Passing 4D Niimg-like object to scikit-learn pipeline leads to ValueError: Found input variables with inconsistent numbers of samples

JohannesWiesner · May 14, 2019, 12:03pm

I have a list of filepaths to 3D Nifti Files. I use nilearn’s resample_img to resample the images to a target affine. resample_img returns the files as a 4D Image. I then want to pass this object and the labels to my scikit-learn pipeline, however I get the error:

ValueError: Found input variables with inconsistent numbers of samples

I know why this error happens: scikit-learn (or more precise check_consistent_length()) compares the length of the first dimension of X (so the length of the x-axis, which is of course the wrong axis) and y (number of samples) and will throw the error since they are of unequal length. Is there any way to let the pipeline accept my 4D object? I guess if I could hack this ‘safety function’ everything would still work. My first transformer contains NiftiMasker which will automatically transform the 4D img to the right format (n_samples * n_features), so after the 4D file is transformed, X and y do have the right shape.

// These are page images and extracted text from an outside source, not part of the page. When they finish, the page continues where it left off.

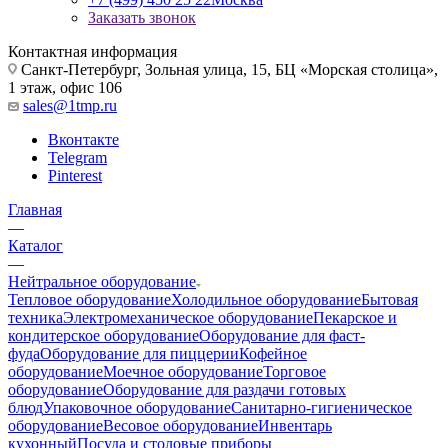
Заказать звонок
Контактная информация
Санкт-Петербург, Зольная улица, 15, БЦ «Морская столица»,
1 этаж, офис 106
sales@1tmp.ru
Вконтакте
Telegram
Pinterest
Главная
—
Каталог
—
Нейтральное оборудование
Тепловое оборудование
Холодильное оборудование
Бытовая
техника
Электромеханическое оборудование
Пекарское и
кондитерское оборудование
Оборудование для фаст-
фуда
Оборудование для пиццерии
Кофейное
оборудование
Моечное оборудование
Торговое
оборудование
Оборудование для раздачи готовых
блюд
Упаковочное оборудование
Санитарно-гигиеническое
оборудование
Весовое оборудование
Инвентарь
кухонный
Посуда и столовые приборы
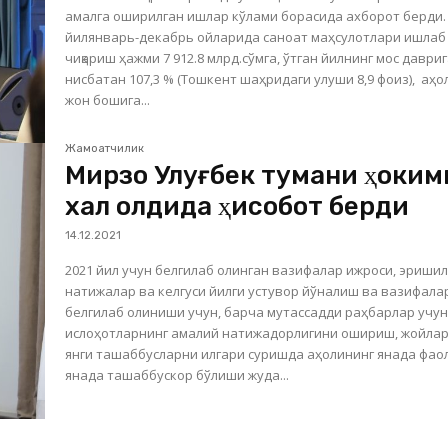
амалга оширилган ишлар кўлами борасида ахборот берди. 202
йилянварь-декабрь ойларида саноат маҳсулотлари ишлаб
чиқариш ҳажми 7 912.8 млрд.сўмга, ўтган йилнинг мос даври
нисбатан 107,3 % (Тошкент шаҳридаги улуши 8,9 фоиз), аҳо
жон бошига...
Жамоатчилик
Мирзо Улуғбек тумани ҳоким
халқ олдида ҳисобот берди
14.12.2021
2021 йил учун белгилаб олинган вазифалар ижроси, эриши
натижалар ва келгуси йилги устувор йўналиш ва вазифала
белгилаб олиниши учун, барча мутассадди раҳбарлар учу
ислоҳотларнинг амалий натижадорлигини ошириш, жойла
янги ташаббусларни илгари суришда аҳолининг янада фаол
янада ташаббускор бўлиши жуда...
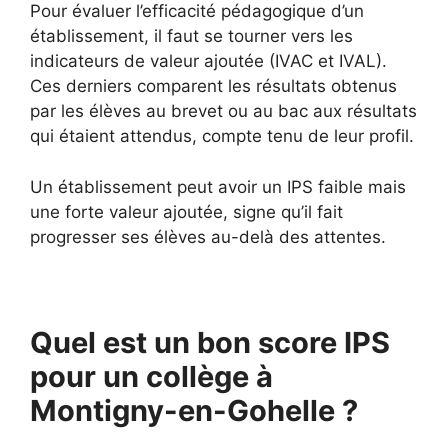
Pour évaluer l’efficacité pédagogique d’un
établissement, il faut se tourner vers les
indicateurs de valeur ajoutée (IVAC et IVAL).
Ces derniers comparent les résultats obtenus
par les élèves au brevet ou au bac aux résultats
qui étaient attendus, compte tenu de leur profil.
Un établissement peut avoir un IPS faible mais
une forte valeur ajoutée, signe qu’il fait
progresser ses élèves au-delà des attentes.
Quel est un bon score IPS
pour un collège à
Montigny-en-Gohelle ?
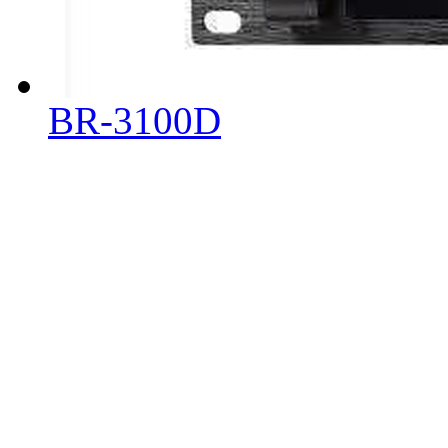
BR-3100D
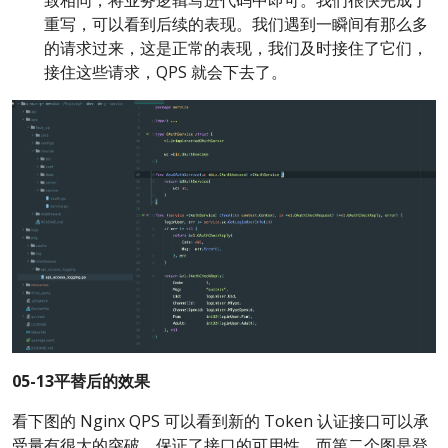
重写，可以看到后续的表现。我们遇到一瞬间有那么多
的请求过来，这是正常的表现，我们及时接住了它们，
接住这些请求，QPS 就会下去了。
05-13平替后的效果
看下图的 Nginx QPS 可以看到新的 Token 认证接口可以承
受量有很大的突破，保证了接口的可用性，而第二个图是登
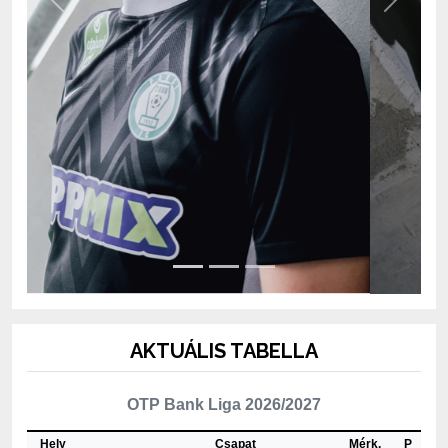
AKTUÁLIS TABELLA
OTP Bank Liga 2026/2027
Hely
Csapat
Mérk.
P
1
Újpest FC
3
6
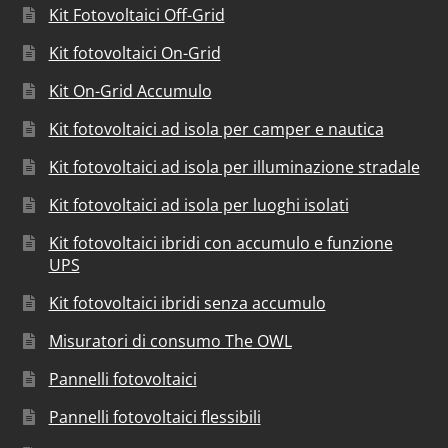
Kit Fotovoltaici Off-Grid
Kit fotovoltaici On-Grid
Kit On-Grid Accumulo
Kit fotovoltaici ad isola per camper e nautica
Kit fotovoltaici ad isola per illuminazione stradale
Kit fotovoltaici ad isola per luoghi isolati
Kit fotovoltaici ibridi con accumulo e funzione
UPS
Kit fotovoltaici ibridi senza accumulo
Misuratori di consumo The OWL
Pannelli fotovoltaici
Pannelli fotovoltaici flessibili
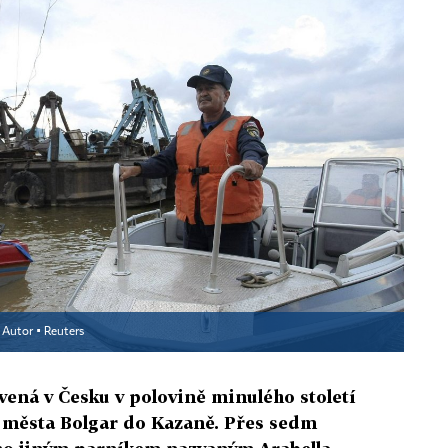
Autor ▪
Reuters
avená v Česku v polovině minulého století
z města Bolgar do Kazaně. Přes sedm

gilbertcane · June 28, 2021, 4:53pm

Sounds like the shapes of your labels and predictions are not in alignment. I faced a similar problem while fitting a linear regression model . The problem in my case was, Number of rows in X was not equal to number of rows in y. In most case, x as your feature parameter and y as your predictor. But your feature parameter should not be 1D. So check the shape of x and if it is 1D, then convert it from 1D to 2D.

x.reshape(-1,1)

Also, you likely get problems because you remove rows containing nulls in X_train and y_train independent of each other. y_train probably has few, or no nulls and X_train probably has some. So when you remove a row in X_train and the same row is not removed in y_train it will cause your data to be unsynced and have different lenghts. Instead you should remove nulls before you separate X and y.